Los aficionados españoles se volcaron con Fernando Alonso y, muy especialmente, con Carlos Sainz, madrileño y anfitrión sentimental del fin de semana. El piloto llegaba tocado tras una clasificación complicada y no escondió su enfado: “Ha sido una clasificación muy mala”, admitió. Un contraste evidente con el ambiente de celebración en la ciudad, pero también parte del relato deportivo de un Gran Premio que Madrid no quiere dejar escapar.
Dos princesas, una vida marcada por el deporte
La presencia de Leonor y Sofía en el paddock no fue una excentricidad de agenda. Encajaba con una trayectoria que las ha tenido siempre cerca del deporte español. Desde niñas, las dos han acompañado a la Selección y a los grandes nombres del país en algunos de los momentos más icónicos de la última década y media.
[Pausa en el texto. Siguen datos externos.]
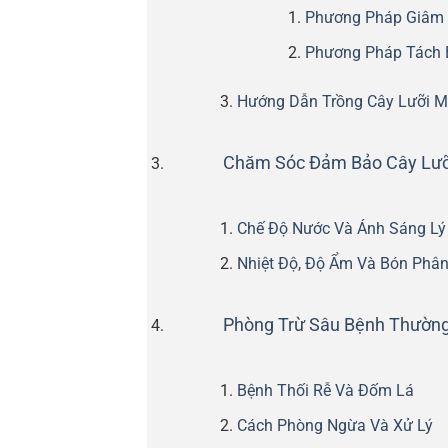
Phương Pháp Giâm
Phương Pháp Tách 
Hướng Dẫn Trồng Cây Lưỡi M
Chăm Sóc Đảm Bảo Cây Lưỡ
Chế Độ Nước Và Ánh Sáng Lý
Nhiệt Độ, Độ Ẩm Và Bón Phâ
Phòng Trừ Sâu Bệnh Thường
Bệnh Thối Rễ Và Đốm Lá
Cách Phòng Ngừa Và Xử Lý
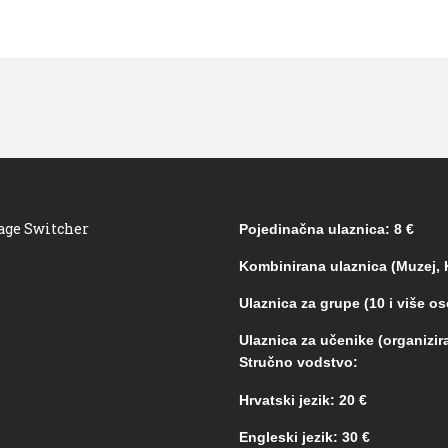
age Switcher
Pojedinačna ulaznica: 8 €
Kombinirana ulaznica (Muzej, K
Ulaznica za grupe (10 i više os
Ulaznica za učenike (organizira
Stručno vodstvo:
Hrvatski jezik: 20 €
Engleski jezik: 30 €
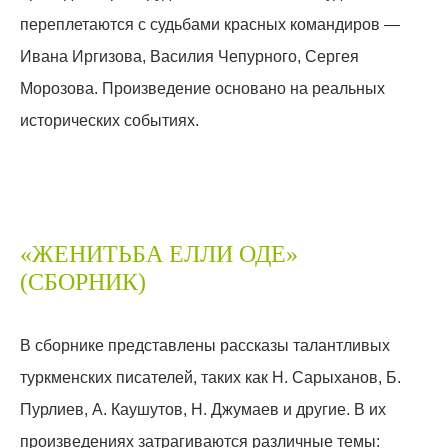
переплетаются с судьбами красных командиров —
Ивана Иргизова, Василия Чепурного, Сергея
Морозова. Произведение основано на реальных
исторических событиях.
«ЖЕНИТЬБА ЕЛЛИ ОДЕ»
(СБОРНИК)
В сборнике представлены рассказы талантливых
туркменских писателей, таких как Н. Сарыханов, Б.
Пурлиев, А. Каушутов, Н. Джумаев и другие. В их
произведениях затрагиваются различные темы:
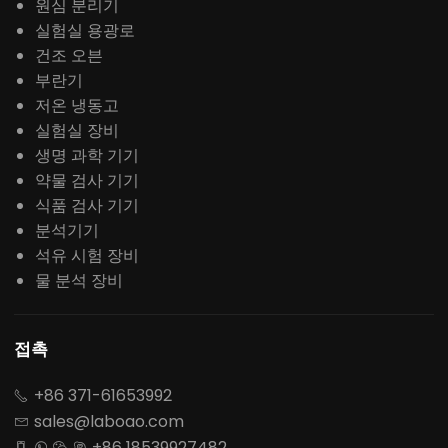
원심 분리기
실험실 용광로
건조 오븐
부란기
저온 냉동고
실험실 장비
생명 과학 기기
약물 검사 기기
식품 검사 기기
분석기기
석유 시험 장비
물 분석 장비
접촉
+86 371-61653992

sales@laboao.com

+86 18539927482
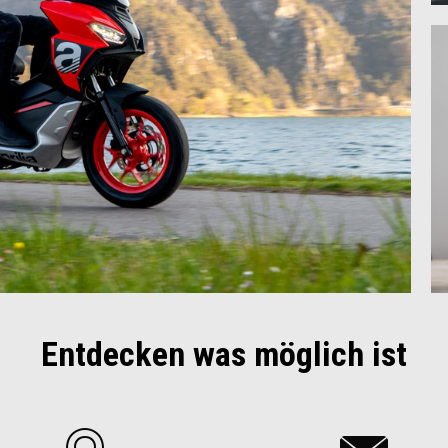
Entdecken was möglich ist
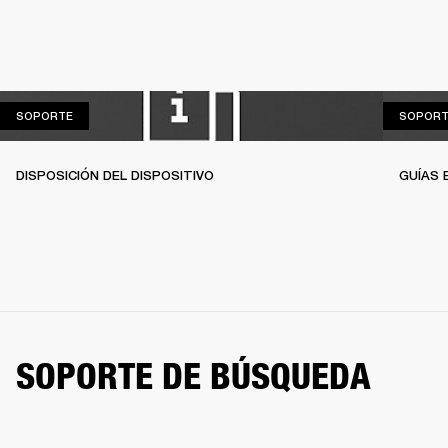
SOPORTE
SOPORTE
SOPORT
DISPOSICIÓN DEL DISPOSITIVO
GUÍAS 
SOPORTE DE BÚSQUEDA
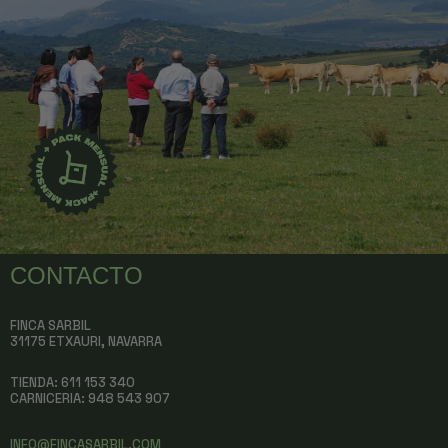
CONTACTO
FINCA SARBIL
31175 ETXAURI, NAVARRA
TIENDA: 611 153 340
CARNICERIA:
948 543 907
INFO@FINCASARBIL.COM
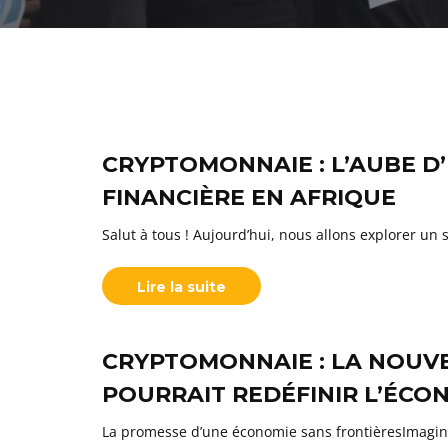
CRYPTOMONNAIE : L’AUBE D
FINANCIÈRE EN AFRIQUE
Salut à tous ! Aujourd’hui, nous allons explorer un
Lire la suite
CRYPTOMONNAIE : LA NOUVE
POURRAIT REDÉFINIR L’ÉCO
La promesse d’une économie sans frontièresImagin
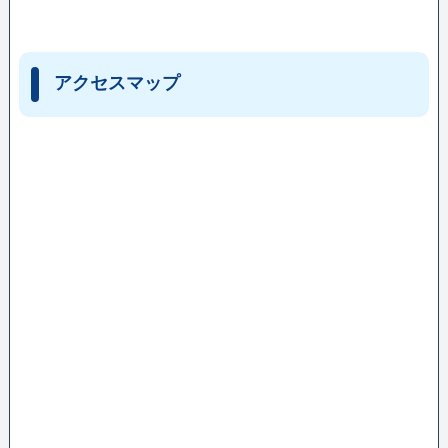
アクセスマップ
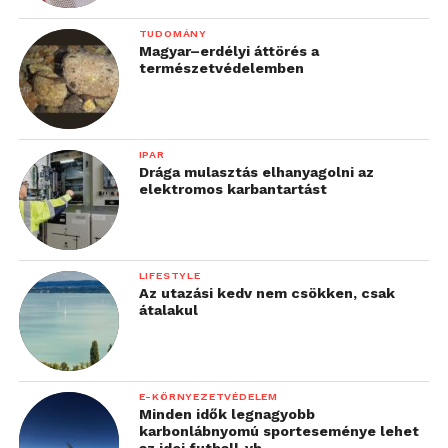
TUDOMÁNY
Magyar–erdélyi áttörés a
természetvédelemben
IPAR
Drága mulasztás elhanyagolni az
elektromos karbantartást
LIFESTYLE
Az utazási kedv nem csökken, csak
átalakul
E-KÖRNYEZETVÉDELEM
Összegzésként elmondható, hogy a LAMAX T6
Minden idők legnagyobb
karbonlábnyomú sporteseménye lehet
mindent tud, amire egy fedélzeti kamerában
az idei futball-vb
Su historia como aficionadas comenzó a muy corta edad. En 2010, con apenas cuatro y tres años, celebraron en el Palacio de la Zarzuela el Mundial conquistado por España en Sudáfrica, intentando levantar el trofeo junto a Iker Casillas. Aquella imagen se repitió, ampliada, tras la Eurocopa de 2012.
Con los años, su papel se hizo más visible. En 2022 viajaron a Brentford para la Eurocopa femenina, en su primer desplazamiento oficial al extranjero sin sus padres, para apoyar a la selección. Un año después, Sofía saltó al césped de Sídney para celebrar el título mundial de la selección femenina, en una de las fotos más comentadas del deporte español reciente.
Su agenda deportiva no se quedó ahí. En los Juegos Olímpicos de París 2024 animaron desde la grada a figuras como Rafael Nadal y Carlos Alcaraz, consolidando una imagen de cercanía con los grandes referentes del país.
El compromiso va más allá de las apariciones. Durante los Premios Princesa de Girona 2026, los organizadores adelantaron el horario de la ceremonia para que toda la familia pudiera ver el partido clave de España antes de la final del Mundial. Una decisión que evidenció hasta qué punto el fútbol y el deporte se han integrado en la vida institucional de la Corona.
Entre el aula y el asfalto
El Gran Premio de España en Madrid se coló también en un momento de transición personal para las dos hermanas. Leonor acaba de iniciar sus estudios de Ciencias Políticas en la Universidad Carlos III de Madrid, un paso clave en su formación como heredera. Sofía, por su parte, se prepara para regresar a Francia, donde afrontará su segundo año universitario en el campus de París de Forward College.
El domingo en el Madring fue, de hecho, una de las últimas apariciones públicas de ambas antes de que sus agendas vuelvan a girar en torno a exámenes, clases y compromisos institucionales más formales.
De los estadios de fútbol a los recintos olímpicos, y ahora al paddock de la Fórmula 1, Leonor y Sofía se han convertido en caras habituales de los grandes momentos del deporte español. Comparten esa pasión con su padre, que ya había estado en marzo en Jarama para seguir la Fórmula E.
Esta vez, los tres eligieron el rugido de los motores para acompañar el regreso de la Fórmula 1 a Madrid. Una ciudad que ha esperado 45 años para volver a escuchar ese sonido. Y que ya se pregunta cuánto tardará en repetirlo.